=== Section Start ===

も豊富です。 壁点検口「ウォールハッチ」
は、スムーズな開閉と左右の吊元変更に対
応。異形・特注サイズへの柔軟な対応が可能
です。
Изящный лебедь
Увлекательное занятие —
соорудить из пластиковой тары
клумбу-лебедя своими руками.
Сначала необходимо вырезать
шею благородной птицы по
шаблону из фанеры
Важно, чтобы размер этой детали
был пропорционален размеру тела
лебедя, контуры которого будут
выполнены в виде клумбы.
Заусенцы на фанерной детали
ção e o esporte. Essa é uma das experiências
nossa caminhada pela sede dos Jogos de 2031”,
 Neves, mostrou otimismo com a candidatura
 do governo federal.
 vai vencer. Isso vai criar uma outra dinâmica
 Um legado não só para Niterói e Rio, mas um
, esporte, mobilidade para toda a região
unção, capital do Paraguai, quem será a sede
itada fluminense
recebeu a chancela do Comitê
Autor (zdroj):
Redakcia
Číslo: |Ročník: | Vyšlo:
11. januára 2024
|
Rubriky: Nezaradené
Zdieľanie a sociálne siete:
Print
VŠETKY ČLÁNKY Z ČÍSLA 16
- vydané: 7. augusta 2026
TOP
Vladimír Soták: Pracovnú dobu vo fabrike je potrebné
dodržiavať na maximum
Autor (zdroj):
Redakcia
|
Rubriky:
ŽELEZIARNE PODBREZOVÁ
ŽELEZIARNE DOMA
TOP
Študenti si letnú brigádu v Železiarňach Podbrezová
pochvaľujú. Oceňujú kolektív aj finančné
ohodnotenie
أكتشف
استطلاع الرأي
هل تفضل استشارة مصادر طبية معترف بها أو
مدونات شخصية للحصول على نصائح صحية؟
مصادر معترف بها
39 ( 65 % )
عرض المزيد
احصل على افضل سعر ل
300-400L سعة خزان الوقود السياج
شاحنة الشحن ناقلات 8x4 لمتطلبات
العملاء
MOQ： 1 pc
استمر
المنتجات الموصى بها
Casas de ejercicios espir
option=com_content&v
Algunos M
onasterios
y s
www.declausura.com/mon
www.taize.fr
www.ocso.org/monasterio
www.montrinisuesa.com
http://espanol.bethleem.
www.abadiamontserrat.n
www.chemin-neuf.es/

=== Section End ===
=== Section Start ===

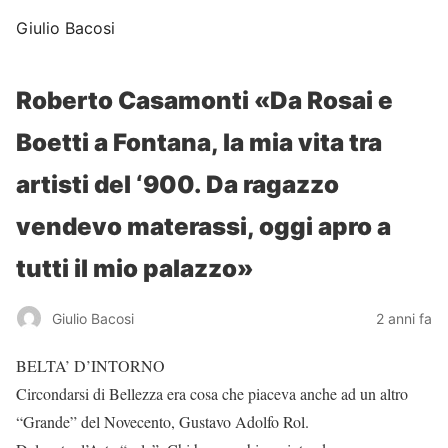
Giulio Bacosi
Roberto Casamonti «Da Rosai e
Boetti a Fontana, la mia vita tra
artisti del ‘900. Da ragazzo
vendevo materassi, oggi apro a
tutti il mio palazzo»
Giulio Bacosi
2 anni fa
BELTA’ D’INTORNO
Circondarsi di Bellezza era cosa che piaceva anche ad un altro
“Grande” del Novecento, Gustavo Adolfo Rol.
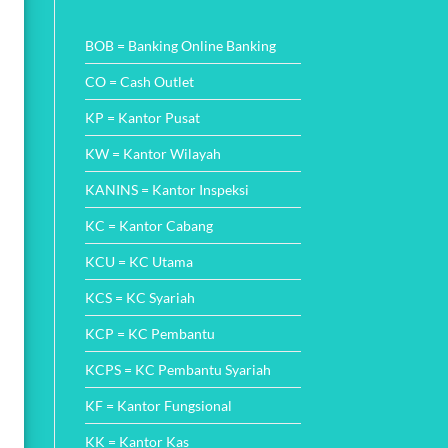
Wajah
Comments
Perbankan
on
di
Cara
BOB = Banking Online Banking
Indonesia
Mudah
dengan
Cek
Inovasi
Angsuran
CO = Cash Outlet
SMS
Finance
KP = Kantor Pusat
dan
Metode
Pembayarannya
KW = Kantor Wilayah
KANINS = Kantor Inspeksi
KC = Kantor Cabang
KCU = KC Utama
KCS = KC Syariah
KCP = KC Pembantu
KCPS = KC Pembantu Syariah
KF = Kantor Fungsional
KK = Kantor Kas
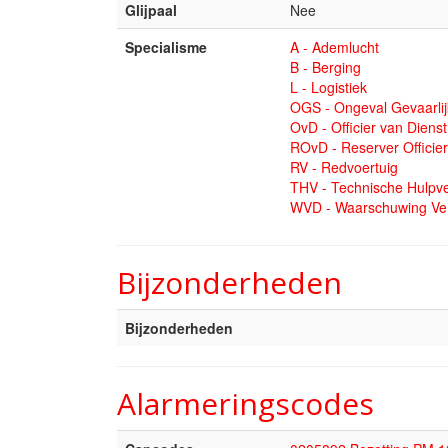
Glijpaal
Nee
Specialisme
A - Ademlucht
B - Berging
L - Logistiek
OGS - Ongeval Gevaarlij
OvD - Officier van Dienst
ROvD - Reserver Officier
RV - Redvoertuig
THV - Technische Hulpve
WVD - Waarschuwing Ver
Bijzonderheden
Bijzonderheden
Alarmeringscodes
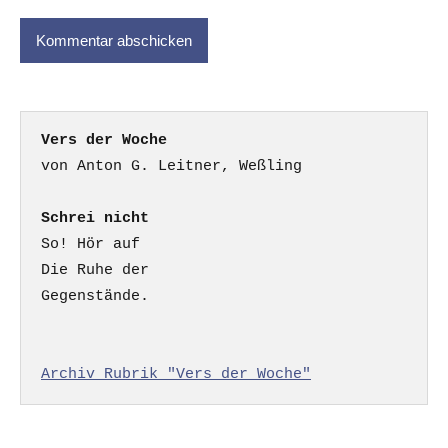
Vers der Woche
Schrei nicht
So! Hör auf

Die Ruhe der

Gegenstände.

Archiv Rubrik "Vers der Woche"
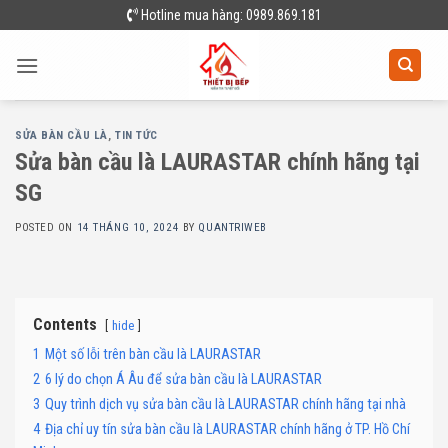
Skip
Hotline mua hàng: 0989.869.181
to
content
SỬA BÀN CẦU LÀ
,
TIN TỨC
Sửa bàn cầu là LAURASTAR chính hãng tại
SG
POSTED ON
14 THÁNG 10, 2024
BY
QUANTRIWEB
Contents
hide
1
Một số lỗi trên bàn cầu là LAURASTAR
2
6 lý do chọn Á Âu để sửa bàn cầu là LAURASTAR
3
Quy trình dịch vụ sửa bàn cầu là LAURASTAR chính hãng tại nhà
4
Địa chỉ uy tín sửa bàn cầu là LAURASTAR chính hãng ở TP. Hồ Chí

=== Section End ===
=== Section Start ===

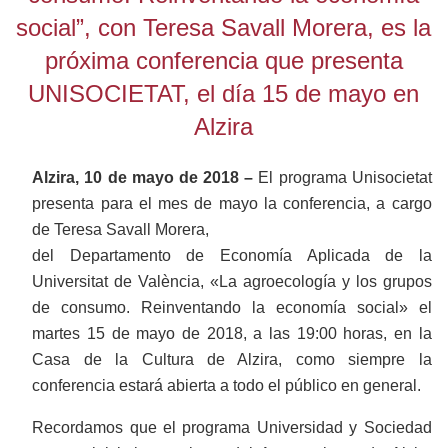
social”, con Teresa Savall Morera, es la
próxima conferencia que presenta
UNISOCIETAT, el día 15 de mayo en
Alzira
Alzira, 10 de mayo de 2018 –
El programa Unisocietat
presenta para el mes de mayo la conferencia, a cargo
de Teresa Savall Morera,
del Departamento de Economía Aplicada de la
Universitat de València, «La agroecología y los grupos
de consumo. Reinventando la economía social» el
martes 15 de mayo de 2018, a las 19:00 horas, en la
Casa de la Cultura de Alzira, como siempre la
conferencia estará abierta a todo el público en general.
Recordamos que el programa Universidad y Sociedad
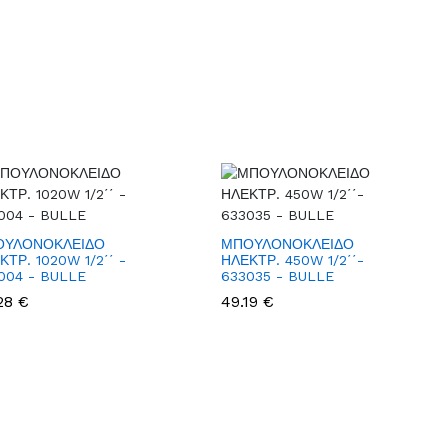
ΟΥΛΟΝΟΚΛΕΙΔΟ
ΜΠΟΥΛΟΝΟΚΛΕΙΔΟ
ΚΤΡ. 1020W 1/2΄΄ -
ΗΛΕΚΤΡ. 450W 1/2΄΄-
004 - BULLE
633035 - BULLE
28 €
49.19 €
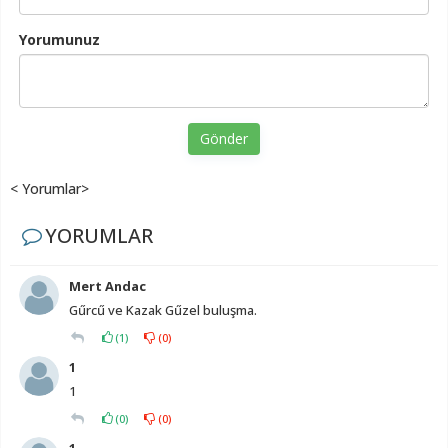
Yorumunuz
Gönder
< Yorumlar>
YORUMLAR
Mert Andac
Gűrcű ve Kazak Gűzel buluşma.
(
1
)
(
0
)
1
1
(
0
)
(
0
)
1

=== Section End ===

§ ASSIGNMENT
From the records above, copy only the lines starting with the line that holds "Изящный лебедь" and going on through the line that holds "Заусенцы на фанерной детали", exactly as written.

§ SOLUTION FOR THIS PROBLEM
Изящный лебедь
Увлекательное занятие —
соорудить из пластиковой тары
клумбу-лебедя своими руками.
Сначала необходимо вырезать
шею благородной птицы по
шаблону из фанеры
Важно, чтобы размер этой детали
был пропорционален размеру тела
лебедя, контуры которого будут
выполнены в виде клумбы.
Заусенцы на фанерной детали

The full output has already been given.